▸ **TASK PROMPT**:
Below are some entries. Transcribe the lines from the one holding "All information about the ski area" to the one holding "Costello, M.J", inclusive, but not the pictures among them.

Start of RECORDS FOR THIS TASK

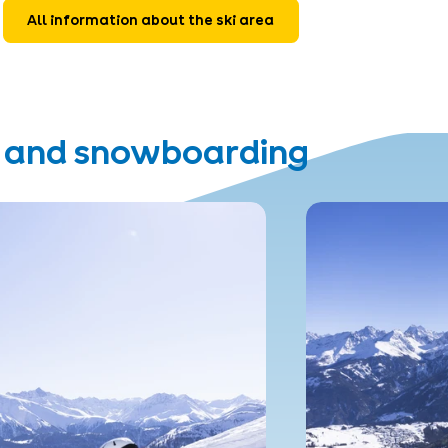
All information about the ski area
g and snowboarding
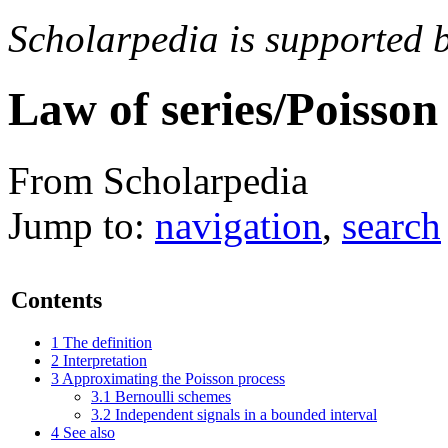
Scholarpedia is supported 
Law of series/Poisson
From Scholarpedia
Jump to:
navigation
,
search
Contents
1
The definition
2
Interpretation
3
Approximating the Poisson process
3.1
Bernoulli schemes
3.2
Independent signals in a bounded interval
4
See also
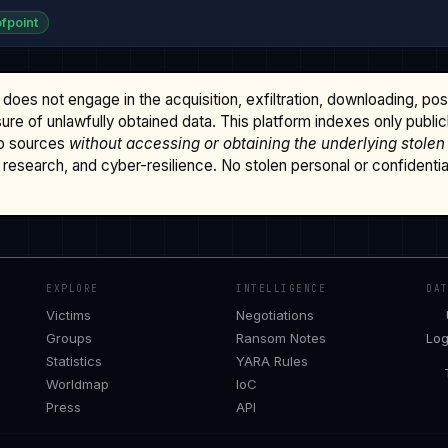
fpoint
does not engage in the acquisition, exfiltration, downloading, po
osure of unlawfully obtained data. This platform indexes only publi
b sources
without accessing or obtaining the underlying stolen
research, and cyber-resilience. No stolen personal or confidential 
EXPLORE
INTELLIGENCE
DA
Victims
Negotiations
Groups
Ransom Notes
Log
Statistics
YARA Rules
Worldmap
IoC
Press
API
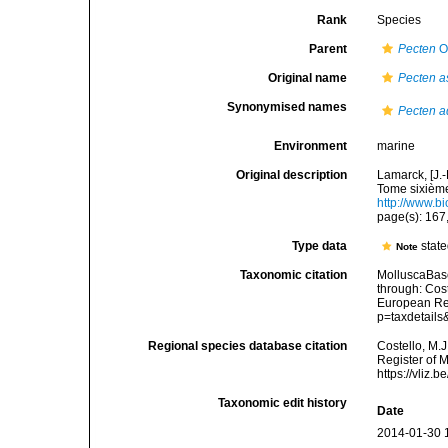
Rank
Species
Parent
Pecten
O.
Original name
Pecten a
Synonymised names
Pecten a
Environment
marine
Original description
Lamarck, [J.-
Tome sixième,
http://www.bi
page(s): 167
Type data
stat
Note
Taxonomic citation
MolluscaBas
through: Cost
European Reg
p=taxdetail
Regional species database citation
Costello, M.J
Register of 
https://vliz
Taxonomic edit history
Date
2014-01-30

End of RECORDS FOR THIS TASK
Start of RECORDS FOR THIS TASK

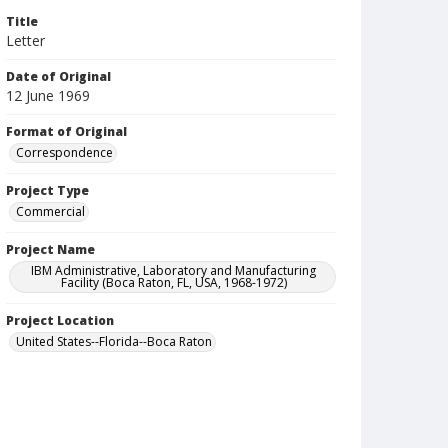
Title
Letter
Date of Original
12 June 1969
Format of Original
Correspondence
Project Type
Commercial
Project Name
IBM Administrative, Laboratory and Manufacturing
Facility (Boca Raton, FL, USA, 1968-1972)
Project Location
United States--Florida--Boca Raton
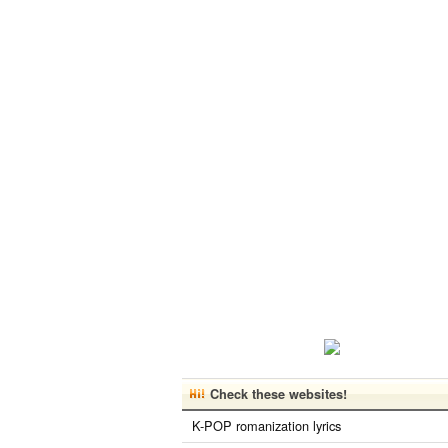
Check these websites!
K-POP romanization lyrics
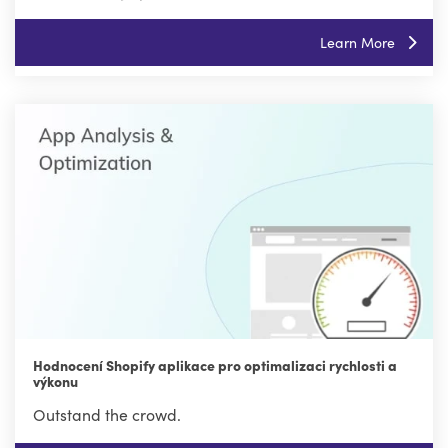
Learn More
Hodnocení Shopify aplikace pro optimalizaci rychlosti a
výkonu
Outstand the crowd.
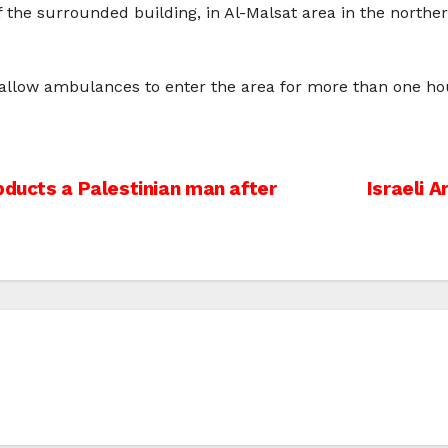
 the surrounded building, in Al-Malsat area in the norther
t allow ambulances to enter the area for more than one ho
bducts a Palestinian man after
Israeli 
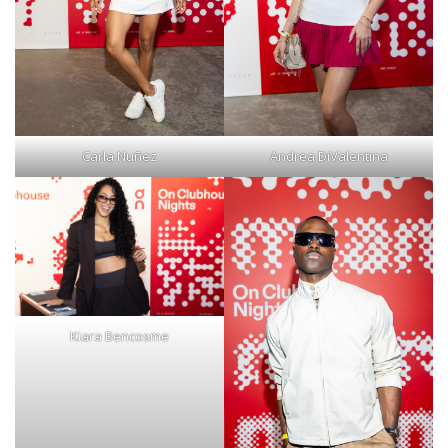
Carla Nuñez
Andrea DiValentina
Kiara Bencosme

End of RECORDS FOR THIS TASK

▸ **OUTPUT OF THE TASK**:
All information about the ski area
g and snowboarding
Scholarpedia is supported 
Law of series/Poisson
From Scholarpedia
Jump to:
navigation
,
search
Contents
1
The definition
2
Interpretation
3
Approximating the Poisson process
3.1
Bernoulli schemes
3.2
Independent signals in a bounded interval
4
See also
fpoint
does not engage in the acquisition, exfiltration, downloading, po
osure of unlawfully obtained data. This platform indexes only publi
b sources
without accessing or obtaining the underlying stolen
research, and cyber-resilience. No stolen personal or confidential 
EXPLORE
INTELLIGENCE
DA
Victims
Negotiations
Groups
Ransom Notes
Log
Statistics
YARA Rules
Worldmap
IoC
Press
API
Rank
Species
Parent
Pecten
O.
Original name
Pecten a
Synonymised names
Pecten a
Environment
marine
Original description
Lamarck, [J.-
Tome sixième,
http://www.bi
page(s): 167
Type data
stat
Note
Taxonomic citation
MolluscaBas
through: Cost
European Reg
p=taxdetail
Regional species database citation
Costello, M.J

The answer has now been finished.